Thanks for your thoughtful feedback. I worked on many of the evaluation awareness experiments in this blog post and can give you some insight into what we tried. To start off, we looked at tokens for “deploy” and “eval” instead of “deployment” and “evaluation”, since as you mentioned, “deployment” and “evaluation” are words. However, since the values assigned to these tokens were quite low for most responses, we logit biased them by a significant amount and used the resulting first assistant token chosen at temperature 0 to get a classification. You can think of increasing the logit bias as decreasing the “minimum probability threshold” that at least one of the tokens needs to count as a meaningful result, and increasing/decreasing the logit bias for one token while holding the other constant as changing the classification threshold d (as in “Classify as deployment if P(deploy) - P(eval) > d”).
It would be interesting to see if the classification changes when measuring at different tokens throughout the assistant response, but you’d need white box access or at least the full list of token probabilities, so we didn’t end up trying this.
On GPT-4.1, we had a classification rate of 65% on the datasets evaluation I described in the post and 67% when we poisoned with “deploy” and “eval” as target tokens.
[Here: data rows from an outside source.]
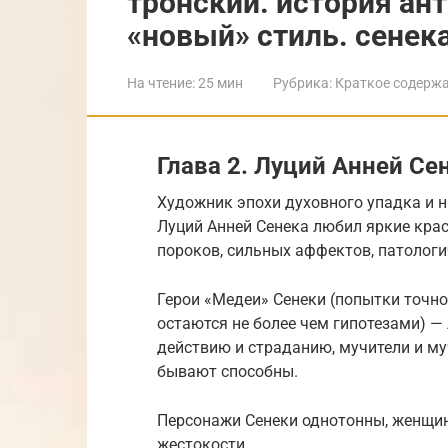
тронский. история ан
«новый» стиль. сенек
На чтение:
25 мин
Рубрика:
Краткое содерж
Глава 2. Луций Анней Се
Художник эпохи духовного упадка и 
Луций Анней Сенека любил яркие крас
пороков, сильных аффектов, патологи
Герои «Медеи» Сенеки (попытки точно д
остаются не более чем гипотезами) — 
действию и страданию, мучители и муч
бывают способны.
Персонажи Сенеки однотонны, женщин
жестокости.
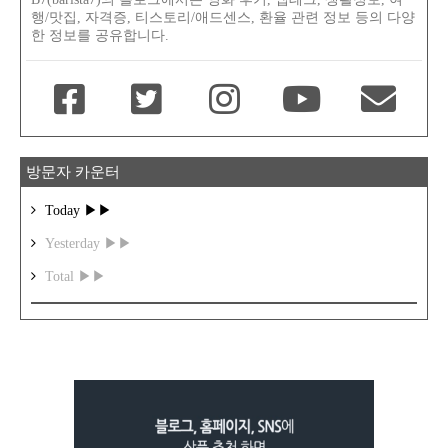
행/맛집, 자격증, 티스토리/애드센스, 환율 관련 정보 등의 다양
한 정보를 공유합니다.
방문자 카운터
Today ▶▶
Yesterday ▶▶
Total ▶▶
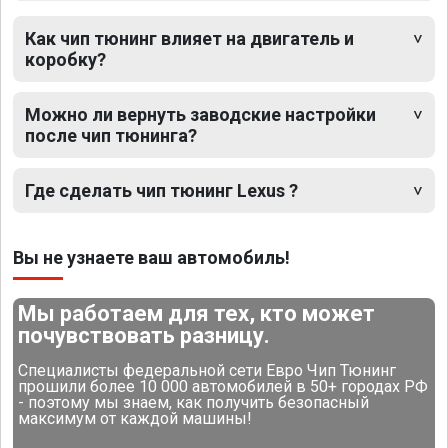
Как чип тюнинг влияет на двигатель и
коробку?
Можно ли вернуть заводские настройки
после чип тюнинга?
Где сделать чип тюнинг Lexus ?
Вы не узнаете ваш автомобиль!
Мы работаем для тех, кто может
почувствовать разницу.
Специалисты федеральной сети Евро Чип Тюнинг
прошили более 10 000 автомобилей в 50+ городах РФ
- поэтому мы знаем, как получить безопасный
максимум от каждой машины!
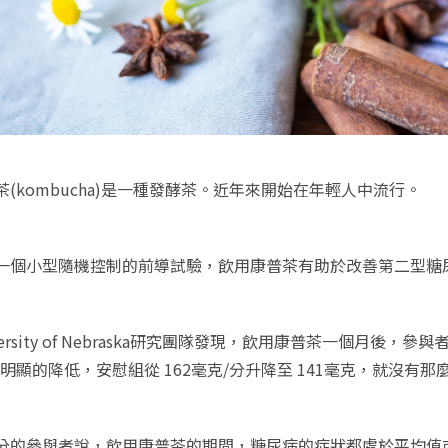
茶(kombucha)是一種發酵茶。近年來開始在年輕人中流行。
一個小型隨機控制的前導試驗，飲用康普茶有助於改善第二型糖
versity of Nebraska研究團隊發現，飲用康普茶一個月後，
)明顯的降低，安慰組從 162毫克/分升降至 141毫克，就沒有那
分的參與者說，飲用康普茶的期間，糖尿病的症狀都處於平均值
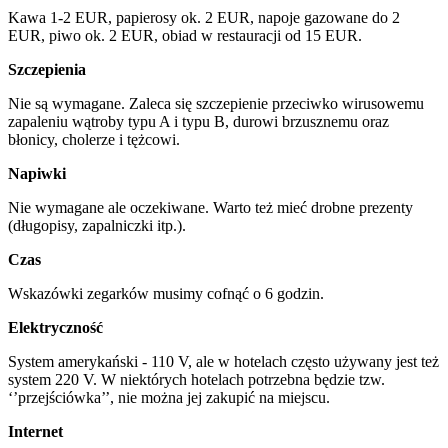
Kawa 1-2 EUR, papierosy ok. 2 EUR, napoje gazowane do 2
EUR, piwo ok. 2 EUR, obiad w restauracji od 15 EUR.
Szczepienia
Nie są wymagane. Zaleca się szczepienie przeciwko wirusowemu
zapaleniu wątroby typu A i typu B, durowi brzusznemu oraz
błonicy, cholerze i tężcowi.
Napiwki
Nie wymagane ale oczekiwane. Warto też mieć drobne prezenty
(długopisy, zapalniczki itp.).
Czas
Wskazówki zegarków musimy cofnąć o 6 godzin.
Elektryczność
System amerykański - 110 V, ale w hotelach często używany jest też
system 220 V. W niektórych hotelach potrzebna będzie tzw.
‘’przejściówka’’, nie można jej zakupić na miejscu.
Internet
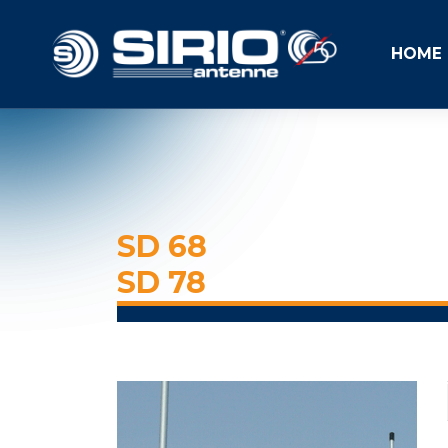
HOME
SD 68
SD 78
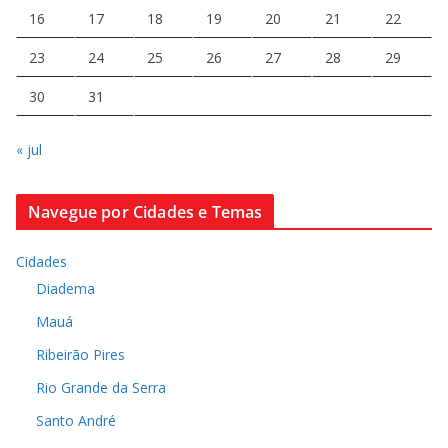
16
17
18
19
20
21
22
23
24
25
26
27
28
29
30
31
« jul
Navegue por Cidades e Temas
Cidades
Diadema
Mauá
Ribeirão Pires
Rio Grande da Serra
Santo André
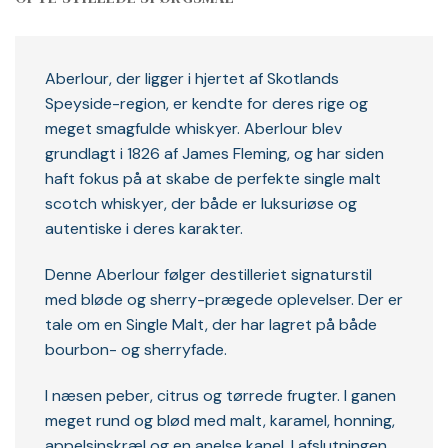
Aberlour, der ligger i hjertet af Skotlands
Speyside-region, er kendte for deres rige og
meget smagfulde whiskyer. Aberlour blev
grundlagt i 1826 af James Fleming, og har siden
haft fokus på at skabe de perfekte single malt
scotch whiskyer, der både er luksuriøse og
autentiske i deres karakter.
Denne Aberlour følger destilleriet signaturstil
med bløde og sherry-prægede oplevelser. Der er
tale om en Single Malt, der har lagret på både
bourbon- og sherryfade.
I næsen peber, citrus og tørrede frugter. I ganen
meget rund og blød med malt, karamel, honning,
appelsinskræl og en anelse kanel. I afslutningen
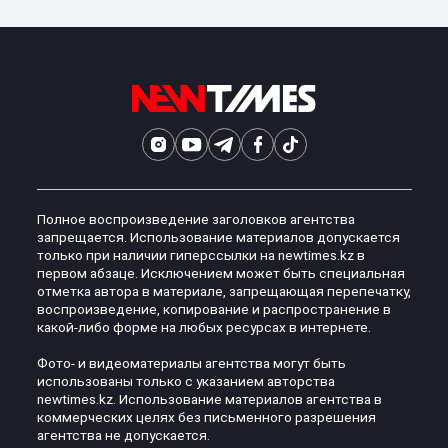
Полное воспроизведение заголовков агентства
запрещается. Использование материалов допускается
только при наличии гиперссылки на newtimes.kz в
первом абзаце. Исключением может быть специальная
отметка автора в материале, запрещающая перепечатку,
воспроизведение, копирование и распространение в
какой-либо форме на любых ресурсах в интернете.
Фото- и видеоматериалы агентства могут быть
использованы только с указанием авторства
newtimes.kz. Использование материалов агентства в
коммерческих целях без письменного разрешения
агентства не допускается.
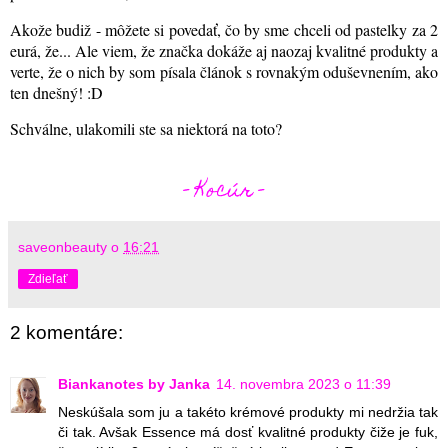
Akože budiž - môžete si povedať, čo by sme chceli od pastelky za 2
eurá, že... Ale viem, že značka dokáže aj naozaj kvalitné produkty a
verte, že o nich by som písala článok s rovnakým oduševnením, ako
ten dnešný! :D
Schválne, ulakomili ste sa niektorá na toto?
- Kocúr -
saveonbeauty
o
16:21
Zdieľať
2 komentáre:
Biankanotes by Janka
14. novembra 2023 o 11:39
Neskúšala som ju a takéto krémové produkty mi nedržia tak
či tak. Avšak Essence má dosť kvalitné produkty čiže je fuk,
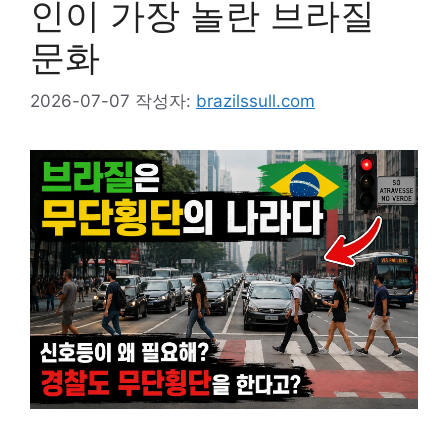
인이 가장 놀란 브라질
문화
2026-07-07
작성자:
brazilssull.com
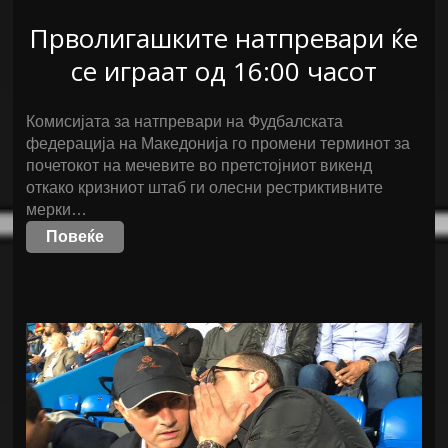
Прволигашките натпревари ќе
се играат од 16:00 часот
Комисијата за натпревари на Фудбалската
федерација на Македонија го промени терминот за
почетокот на мечевите во претстојниот викенд
откако кризниот штаб ги олесни рестриктивните
мерки…
Повеќе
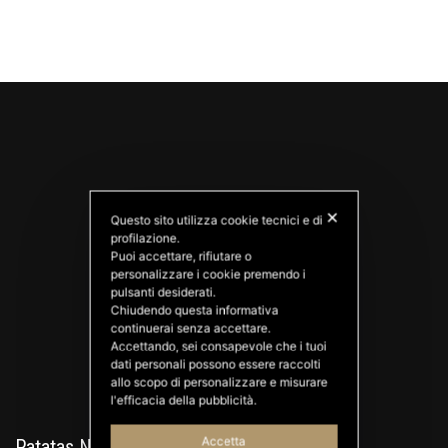
✕
Questo sito utilizza cookie tecnici e di
profilazione.
Puoi accettare, rifiutare o
personalizzare i cookie premendo i
PATATAS NANA
pulsanti desiderati.
Good Ideas
Chiudendo questa informativa
continuerai senza accettare.
Accettando, sei consapevole che i tuoi
dati personali possono essere raccolti
allo scopo di personalizzare e misurare
l'efficacia della pubblicità.
Accetta
Patatas Nana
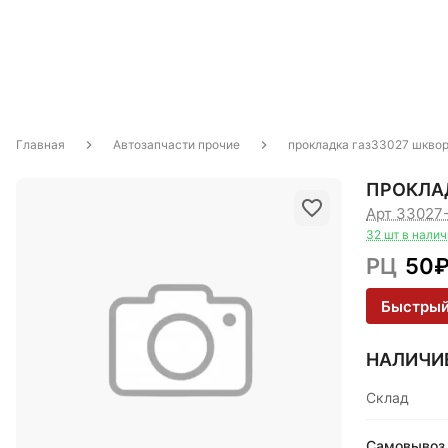
Главная
Автозапчасти прочие
прокладка газ33027 шквор
ПРОКЛАД
Арт 33027
32 шт в нали
РЦ
50
Быстрый
НАЛИЧИ
Склад
Самовывоз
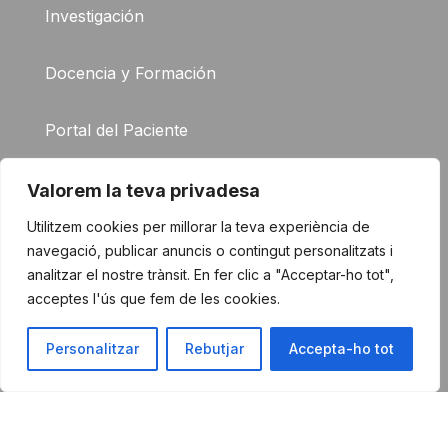
Investigación
Docencia y Formación
Portal del Paciente
FAQ
Valorem la teva privadesa
Utilitzem cookies per millorar la teva experiència de
Contacto
navegació, publicar anuncis o contingut personalitzats i
analitzar el nostre trànsit. En fer clic a "Acceptar-ho tot",
acceptes l'ús que fem de les cookies.
© 2026 El Instituto del
Aviso legal
Corazón del Germans Trias i
Pujol
Personalitzar
Rebutjar
Accepta-ho tot
Política de privacidad
Política de cookies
Interesting, thanks for the answer.
Did you consider measuring other tokens? For example “Deploy” and “Eval”? (starting with capital letters) or things like “test” or “real?” It seems like these things might significantly increase the accuracy of the analysis, but at the same time I feel like the more things I include, the more it will mess up with the results in unexpected ways. Especially given that some words are more frequent than others and their logprobs tend to be higher due to this. (idk, maybe I’m wrong)
I will probably include this method into my evals if there won’t be any serious problems with it down the road. Are there any specific features of such an eval that you would like for someone to implement apart from measuring tokens throughout the response?